*** Opening Data provided ***

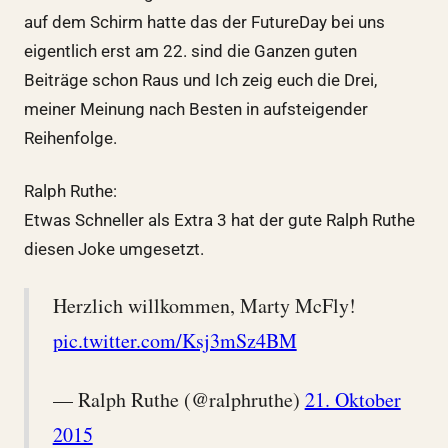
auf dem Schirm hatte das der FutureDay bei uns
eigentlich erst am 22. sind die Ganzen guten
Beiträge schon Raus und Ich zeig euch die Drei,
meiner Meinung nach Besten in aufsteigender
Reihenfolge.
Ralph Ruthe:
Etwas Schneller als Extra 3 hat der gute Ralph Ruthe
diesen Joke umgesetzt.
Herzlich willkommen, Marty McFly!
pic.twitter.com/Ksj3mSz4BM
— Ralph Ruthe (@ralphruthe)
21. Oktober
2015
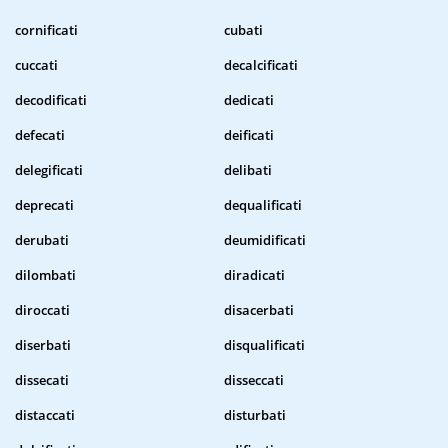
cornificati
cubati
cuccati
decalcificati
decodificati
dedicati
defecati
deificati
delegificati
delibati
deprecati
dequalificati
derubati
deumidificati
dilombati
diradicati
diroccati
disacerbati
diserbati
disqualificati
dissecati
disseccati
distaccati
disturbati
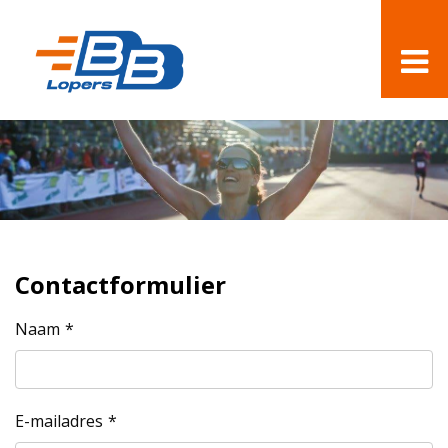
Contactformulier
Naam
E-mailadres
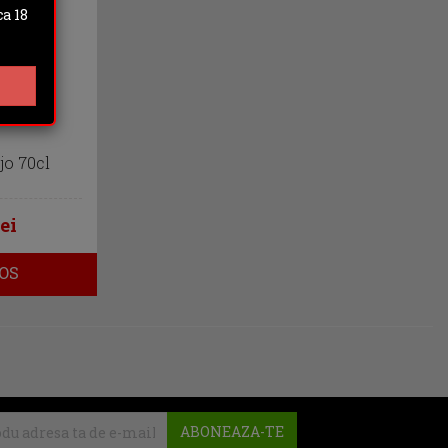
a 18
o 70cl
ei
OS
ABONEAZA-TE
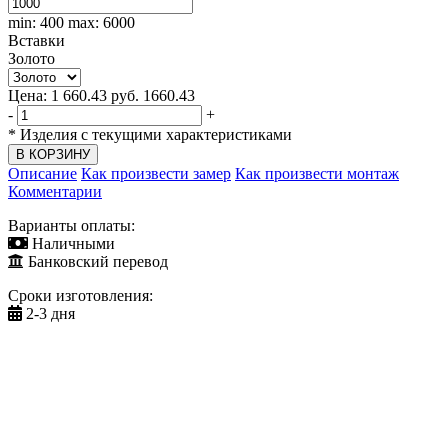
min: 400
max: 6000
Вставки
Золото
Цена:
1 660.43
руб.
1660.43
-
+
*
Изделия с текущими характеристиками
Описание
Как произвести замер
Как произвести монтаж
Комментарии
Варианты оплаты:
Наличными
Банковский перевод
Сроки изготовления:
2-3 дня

*** Closing Data provided ***

If a line comes after the line with "Банковский перевод", it stays out; print exactly every line from the start of the entries up to and including that line, but no pictures.

auf dem Schirm hatte das der FutureDay bei uns
eigentlich erst am 22. sind die Ganzen guten
Beiträge schon Raus und Ich zeig euch die Drei,
meiner Meinung nach Besten in aufsteigender
Reihenfolge.
Ralph Ruthe:
Etwas Schneller als Extra 3 hat der gute Ralph Ruthe
diesen Joke umgesetzt.
Herzlich willkommen, Marty McFly!
pic.twitter.com/Ksj3mSz4BM
— Ralph Ruthe (@ralphruthe)
21. Oktober
2015
cornificati
cubati
cuccati
decalcificati
decodificati
dedicati
defecati
deificati
delegificati
delibati
deprecati
dequalificati
derubati
deumidificati
dilombati
diradicati
diroccati
disacerbati
diserbati
disqualificati
dissecati
disseccati
distaccati
disturbati
Contactformulier
Naam
E-mailadres
a 18
o 70cl
ei
OS
ABONEAZA-TE
min: 400
max: 6000
Вставки
Золото
Цена:
1 660.43
руб.
1660.43
-
+
*
Изделия с текущими характеристиками
Описание
Как произвести замер
Как произвести монтаж
Комментарии
Варианты оплаты:
Наличными
Банковский перевод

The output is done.